“Take my advice,” he said, “who have so often taken yours, and found it excellent. Do not hurry on a crisis. Wait!—and let me think out some effective, easy method of relieving the tension of affairs.”
His tone was mellifluous as that of a dentist who thinks that the toothache may be eased without extraction—the doubtful molar saved. She thanked him in silvery tones, made her deep reverence, and glided from the apartment where Monseigneur had received her; the private cabinet upon the ground-floor of the Élysée, where the Prince-President saw his intimate associates, interviewed his official spies and agents, and carried out experiments in musketry with the inventor, Major Minié.
You are to understand that he had lunched early that winter day, and was taking his cigar and coffee and Benedictine at a little table by the fireside. He smoked and sipped, with his dainty little feet upon a velvet footstool, and his big head lolling back against the padded velvet back of his easy-chair.
The question of how to dispose of Henriette’s inconvenient lover occupied this hour of leisure. The young man had had a good deal of money, a considerable amount of which had found its way to his own bottomless pockets. He was the only son of a wealthy father, and might be well worth plucking again by-and-by. Even the abandoned claim of the Widinitz Succession might prove a profitable investment—a veritable gold-mine, to one who possessed the art of making stubborn natures malleable. A German Serene Highness who should be devoted to one’s interests would be a useful tool, it occurred to Monseigneur....
He had, to do him justice, an exquisite discrimination in the selection of human instruments suitable for his hand; a knack of getting the best from them by stimulating their jealousies; he displayed an extraordinary cleverness in getting rid of them when blunted.... He never kept them long enough to be worn out.
It was his pride that at first sight he invariably detected in a man the qualities that would best serve him. In this handsome ex-Adjutant of the 999th, for whom Madame de Roux had had such a violent fancy—who had paid through the nose to obtain the transference of her husband to a post in Northern Africa, and who had forked out again for his own appointment as aide-de-camp upon the Staff of the Presidency—Monseigneur had never seen anything out of the way.

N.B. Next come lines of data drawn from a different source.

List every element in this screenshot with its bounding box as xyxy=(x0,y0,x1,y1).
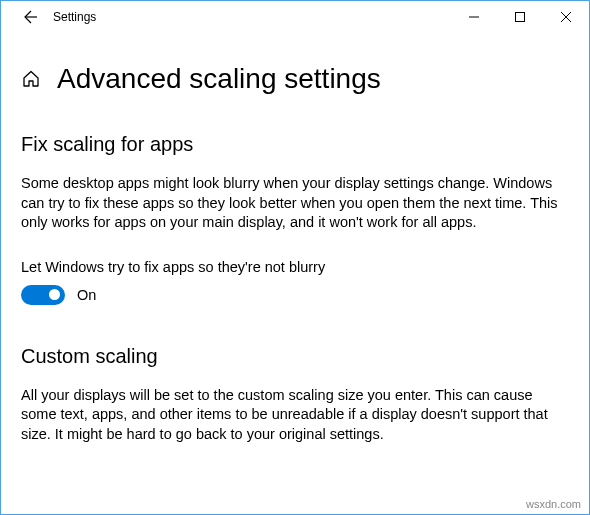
section-heading-custom-scaling: Custom scaling xyxy=(21,345,569,368)
close-button[interactable] xyxy=(543,1,589,33)
fix-blurry-toggle-label: Let Windows try to fix apps so they're n… xyxy=(21,259,569,275)
maximize-icon xyxy=(515,12,525,22)
toggle-knob xyxy=(49,289,60,300)
minimize-button[interactable] xyxy=(451,1,497,33)
fix-scaling-description: Some desktop apps might look blurry when… xyxy=(21,174,561,233)
custom-scaling-description: All your displays will be set to the cus… xyxy=(21,386,561,445)
home-icon xyxy=(21,69,41,89)
page-header: Advanced scaling settings xyxy=(21,63,569,95)
svg-rect-1 xyxy=(516,13,525,22)
home-button[interactable] xyxy=(21,69,41,89)
close-icon xyxy=(561,12,571,22)
arrow-left-icon xyxy=(21,9,37,25)
fix-blurry-toggle[interactable] xyxy=(21,285,65,305)
window-controls xyxy=(451,1,589,33)
window-title: Settings xyxy=(49,10,96,24)
fix-blurry-toggle-row: On xyxy=(21,285,569,305)
maximize-button[interactable] xyxy=(497,1,543,33)
page-title: Advanced scaling settings xyxy=(57,63,381,95)
content-area: Advanced scaling settings Fix scaling fo… xyxy=(1,33,589,464)
minimize-icon xyxy=(469,12,479,22)
titlebar: Settings xyxy=(1,1,589,33)
toggle-state-text: On xyxy=(77,287,96,303)
back-button[interactable] xyxy=(9,1,49,33)
watermark: wsxdn.com xyxy=(526,498,581,510)
section-heading-fix-scaling: Fix scaling for apps xyxy=(21,133,569,156)
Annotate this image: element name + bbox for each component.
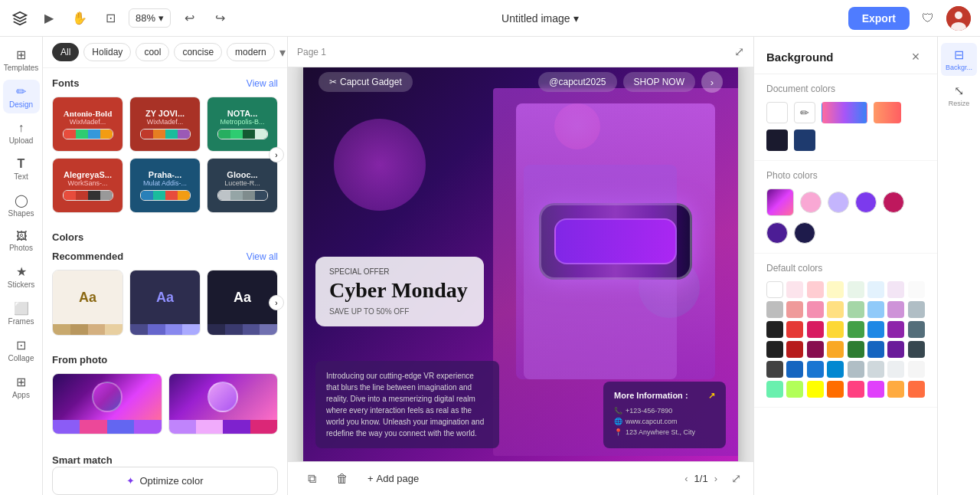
prev-page-button[interactable]: ‹: [684, 473, 688, 484]
avatar[interactable]: [946, 6, 971, 31]
document-title[interactable]: Untitled image ▾: [501, 12, 579, 25]
default-color-swatch[interactable]: [786, 321, 803, 338]
default-color-swatch[interactable]: [766, 301, 783, 318]
default-color-swatch[interactable]: [766, 381, 783, 398]
photo-color-purple[interactable]: [855, 192, 877, 213]
default-color-swatch[interactable]: [766, 321, 783, 338]
font-card-5[interactable]: Praha-... Mulat Addis-...: [129, 158, 201, 213]
default-color-swatch[interactable]: [827, 381, 844, 398]
sidebar-item-design[interactable]: ✏ Design: [3, 80, 40, 113]
sidebar-item-upload[interactable]: ↑ Upload: [3, 116, 40, 149]
filter-more-icon[interactable]: ▾: [279, 45, 286, 60]
canvas-expand-icon[interactable]: ⤢: [734, 44, 744, 59]
photo-color-magenta[interactable]: [883, 192, 904, 213]
default-color-swatch[interactable]: [867, 381, 884, 398]
capcut-tag-button[interactable]: @capcut2025: [538, 72, 616, 92]
default-color-swatch[interactable]: [887, 301, 904, 318]
default-color-swatch[interactable]: [807, 381, 824, 398]
capcut-icon-button[interactable]: ✂ Capcut Gadget: [318, 72, 413, 92]
default-color-swatch[interactable]: [807, 361, 824, 378]
default-color-swatch[interactable]: [786, 281, 803, 298]
theme-card-2[interactable]: Aa: [129, 270, 201, 336]
font-card-1[interactable]: Antonio-Bold WixMadef...: [52, 97, 123, 152]
right-tab-resize[interactable]: ⤡ Resize: [941, 79, 977, 112]
delete-frame-icon[interactable]: 🗑: [331, 467, 354, 490]
next-page-button[interactable]: ›: [714, 473, 717, 484]
photo-thumb-swatch[interactable]: [766, 188, 794, 216]
filter-tab-concise[interactable]: concise: [174, 43, 222, 61]
photo-color-pink[interactable]: [800, 192, 822, 213]
default-color-swatch[interactable]: [908, 381, 925, 398]
play-button[interactable]: ▶: [37, 6, 61, 31]
default-color-swatch[interactable]: [908, 281, 925, 298]
doc-color-white[interactable]: [766, 102, 788, 123]
shop-now-button[interactable]: SHOP NOW: [623, 72, 695, 92]
default-color-swatch[interactable]: [827, 341, 844, 358]
default-color-swatch[interactable]: [848, 341, 864, 358]
default-color-swatch[interactable]: [887, 361, 904, 378]
default-color-swatch[interactable]: [848, 361, 864, 378]
default-color-swatch[interactable]: [807, 341, 824, 358]
sidebar-item-shapes[interactable]: ◯ Shapes: [3, 188, 40, 222]
default-color-swatch[interactable]: [786, 361, 803, 378]
doc-color-dark2[interactable]: [794, 129, 815, 151]
sidebar-item-stickers[interactable]: ★ Stickers: [3, 260, 40, 293]
default-color-swatch[interactable]: [908, 301, 925, 318]
default-color-swatch[interactable]: [827, 281, 844, 298]
logo[interactable]: [9, 8, 31, 29]
default-color-swatch[interactable]: [887, 381, 904, 398]
default-color-swatch[interactable]: [867, 301, 884, 318]
hand-tool-button[interactable]: ✋: [67, 6, 92, 31]
redo-button[interactable]: ↪: [207, 6, 232, 31]
default-color-swatch[interactable]: [867, 341, 884, 358]
default-color-swatch[interactable]: [786, 381, 803, 398]
zoom-control[interactable]: Page 1 88% ▾: [129, 8, 171, 28]
filter-tab-all[interactable]: All: [52, 43, 79, 61]
default-color-swatch[interactable]: [786, 341, 803, 358]
close-background-panel-button[interactable]: ×: [906, 48, 925, 66]
sidebar-item-collage[interactable]: ⊡ Collage: [3, 333, 40, 367]
fonts-view-all[interactable]: View all: [247, 78, 278, 89]
photo-color-navy[interactable]: [794, 222, 815, 244]
default-color-swatch[interactable]: [867, 361, 884, 378]
font-card-6[interactable]: Glooc... Lucette-R...: [207, 158, 278, 213]
default-color-swatch[interactable]: [766, 281, 783, 298]
default-color-swatch[interactable]: [848, 281, 864, 298]
font-card-4[interactable]: AlegreyaS... WorkSans-...: [52, 158, 123, 213]
default-color-swatch[interactable]: [848, 381, 864, 398]
font-carousel-next[interactable]: ›: [269, 147, 284, 162]
default-color-swatch[interactable]: [887, 281, 904, 298]
default-color-swatch[interactable]: [887, 341, 904, 358]
default-color-swatch[interactable]: [908, 341, 925, 358]
sidebar-item-text[interactable]: T Text: [3, 152, 40, 185]
sidebar-item-frames[interactable]: ⬜ Frames: [3, 297, 40, 330]
sidebar-item-apps[interactable]: ⊞ Apps: [3, 370, 40, 404]
default-color-swatch[interactable]: [766, 361, 783, 378]
default-color-swatch[interactable]: [848, 321, 864, 338]
default-color-swatch[interactable]: [908, 361, 925, 378]
view-toggle-button[interactable]: ⊡: [98, 6, 122, 31]
doc-color-gradient2[interactable]: [874, 102, 901, 123]
photo-card-1[interactable]: [52, 373, 162, 434]
photo-card-2[interactable]: [168, 373, 279, 434]
fullscreen-button[interactable]: ⤢: [731, 471, 741, 486]
photo-color-lavender[interactable]: [828, 192, 849, 213]
default-color-swatch[interactable]: [827, 321, 844, 338]
default-color-swatch[interactable]: [887, 321, 904, 338]
default-color-swatch[interactable]: [807, 281, 824, 298]
undo-button[interactable]: ↩: [177, 6, 201, 31]
default-color-swatch[interactable]: [848, 301, 864, 318]
optimize-color-button[interactable]: ✦ Optimize color: [52, 467, 278, 495]
doc-color-gradient1[interactable]: [822, 102, 867, 123]
default-color-swatch[interactable]: [827, 361, 844, 378]
copy-frame-icon[interactable]: ⧉: [300, 467, 323, 490]
default-color-swatch[interactable]: [766, 341, 783, 358]
shield-icon[interactable]: 🛡: [916, 6, 940, 31]
canvas-frame[interactable]: ✂ Capcut Gadget @capcut2025 SHOP NOW ›: [303, 67, 738, 461]
doc-color-edit-button[interactable]: ✏: [794, 102, 815, 123]
filter-tab-holiday[interactable]: Holiday: [83, 43, 131, 61]
theme-carousel-next[interactable]: ›: [269, 295, 284, 310]
filter-tab-cool[interactable]: cool: [136, 43, 169, 61]
default-color-swatch[interactable]: [807, 301, 824, 318]
export-button[interactable]: Export: [848, 7, 910, 30]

True, the man’s career at the Training Institute for Staff Officers had been brilliant. But a reputation for brilliancy is easily gained. As a Chasseur d’Afrique he had served with distinction in the wars of Algeria—when transferred to the Line he had excellently discharged his regimental duties. Of hundreds of other men the same might be said....
The subject of his reflections was on duty that morning.... Monseigneur stretched out the neat, small hand that held his cigar, and touched a little golden chiming-bell. Dunoisse appeared in obedience to the summons, crossed the deep-piled carpet with long, light, noiseless footsteps, and placed, with a respectful hand, clad in the regulation white kid glove, a pile of letters on the little coffee-table, beside the elbow of Monseigneur.
Monseigneur, generally skeptical as regarded things unseen, firmly believed in his guiding genius. That invisible personage, he was subsequently convinced, dictated the question he suddenly put to Dunoisse; an interrogation that broached his own long-cherished purpose, and gave a clue to the deep and dark and secret workings of his strange, cold, snaky mind.
“Monsieur—supposing that France had determined to espouse the interests of the Sultan of Turkey, to the point of becoming his ally in war—waged with Russia in alliance with a certain insular maritime Power, upon the debatable ground of Eastern Europe—how should she proceed so as to insure to her Army the maximum of advantage with the minimum of loss?... Do not answer hastily I beg of you.... Reflect before you reply.”